The “more than 30 years” bit is refreshing because it establishes something Democrats are usually reluctant to point out, which is that this stupid game didn’t start with the current crop of Republicans. The GOP’s rightward shift and its ever-growing conviction that tax cuts for the wealthy are the solution to all economic problems have continued during the past four years, but they began with Ronald Reagan, who, contrary to popular myth, was (largely for this reason) a genuinely lousy president. The only difference between then and now was that Reagan shied away from an overt embrace of trickle-down economics, while today’s Republicans preach it. “We simply cannot afford to give the reins of government,” Clinton said, “to someone who will double down on trickle down.” Amen.

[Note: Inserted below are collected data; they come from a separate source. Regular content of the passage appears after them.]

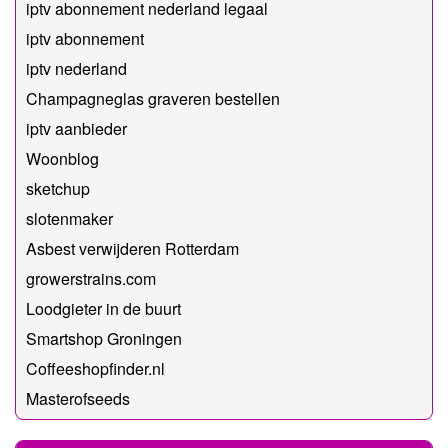
iptv abonnement nederland legaal​
iptv abonnement
iptv nederland
Champagneglas graveren bestellen
iptv aanbieder
Woonblog
sketchup
slotenmaker
Asbest verwijderen Rotterdam
growerstrains.com
Loodgieter in de buurt
Smartshop Groningen
Coffeeshopfinder.nl
Masterofseeds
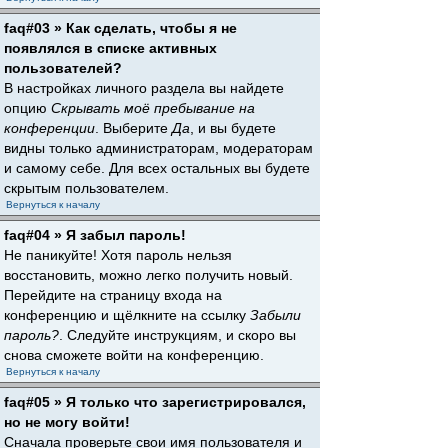
faq#03 » Как сделать, чтобы я не
появлялся в списке активных
пользователей?
В настройках личного раздела вы найдете
опцию
Скрывать моё пребывание на
конференции
. Выберите
Да
, и вы будете
видны только администраторам, модераторам
и самому себе. Для всех остальных вы будете
скрытым пользователем.
Вернуться к началу
faq#04 » Я забыл пароль!
Не паникуйте! Хотя пароль нельзя
восстановить, можно легко получить новый.
Перейдите на страницу входа на
конференцию и щёлкните на ссылку
Забыли
пароль?
. Следуйте инструкциям, и скоро вы
снова сможете войти на конференцию.
Вернуться к началу
faq#05 » Я только что зарегистрировался,
но не могу войти!
Сначала проверьте свои имя пользователя и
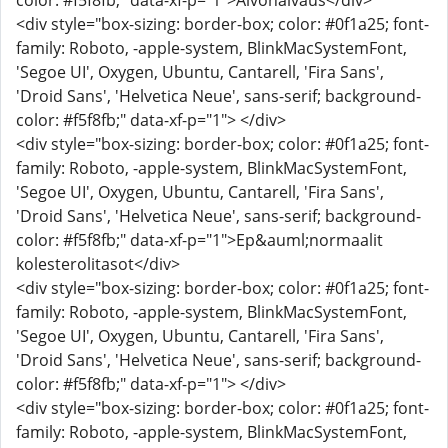
color: #f5f8fb;" data-xf-p="1">Aivohalvaus</div>
<div style="box-sizing: border-box; color: #0f1a25; font-
family: Roboto, -apple-system, BlinkMacSystemFont,
'Segoe UI', Oxygen, Ubuntu, Cantarell, 'Fira Sans',
'Droid Sans', 'Helvetica Neue', sans-serif; background-
color: #f5f8fb;" data-xf-p="1"> </div>
<div style="box-sizing: border-box; color: #0f1a25; font-
family: Roboto, -apple-system, BlinkMacSystemFont,
'Segoe UI', Oxygen, Ubuntu, Cantarell, 'Fira Sans',
'Droid Sans', 'Helvetica Neue', sans-serif; background-
color: #f5f8fb;" data-xf-p="1">Ep&auml;normaalit
kolesterolitasot</div>
<div style="box-sizing: border-box; color: #0f1a25; font-
family: Roboto, -apple-system, BlinkMacSystemFont,
'Segoe UI', Oxygen, Ubuntu, Cantarell, 'Fira Sans',
'Droid Sans', 'Helvetica Neue', sans-serif; background-
color: #f5f8fb;" data-xf-p="1"> </div>
<div style="box-sizing: border-box; color: #0f1a25; font-
family: Roboto, -apple-system, BlinkMacSystemFont,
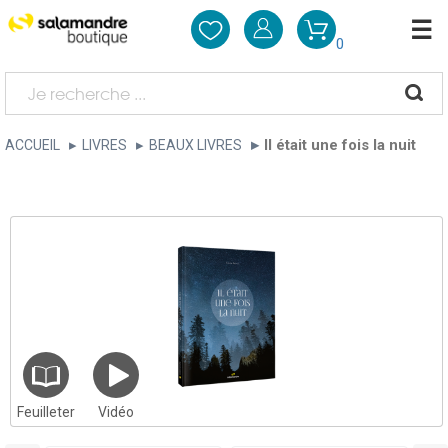
0
Il était une fois la nuit
ACCUEIL
LIVRES
BEAUX LIVRES
Feuilleter
Vidéo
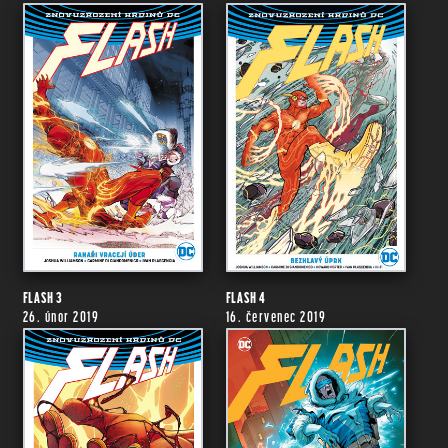
FLASH 3
FLASH 4
26. únor 2019
16. červenec 2019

It’s well-known that Clinton and Obama have never much liked each other. But that didn’t stop Clinton from giving a full-throated speech in support of Obama’s candidacy four years ago in Denver, when the wounds from Obama’s victory over Hillary Clinton were much fresher. And it didn’t stop him from giving a much better speech in Charlotte. Clinton may not like Obama, but he likes and supports what Obama’s trying to do, and he explains it better than Obama can (or at least has so far). If Clinton gets some ungenerous satisfaction from that, then I congratulate him for channeling his baser instincts to such wonderfully constructive ends, and I can’t imagine Obama feeling anything other than grateful.
Correction: An earlier version of this blog post misstated the title of the Fleetwood Mac song “Don’t Stop” as “Yesterday’s Gone.”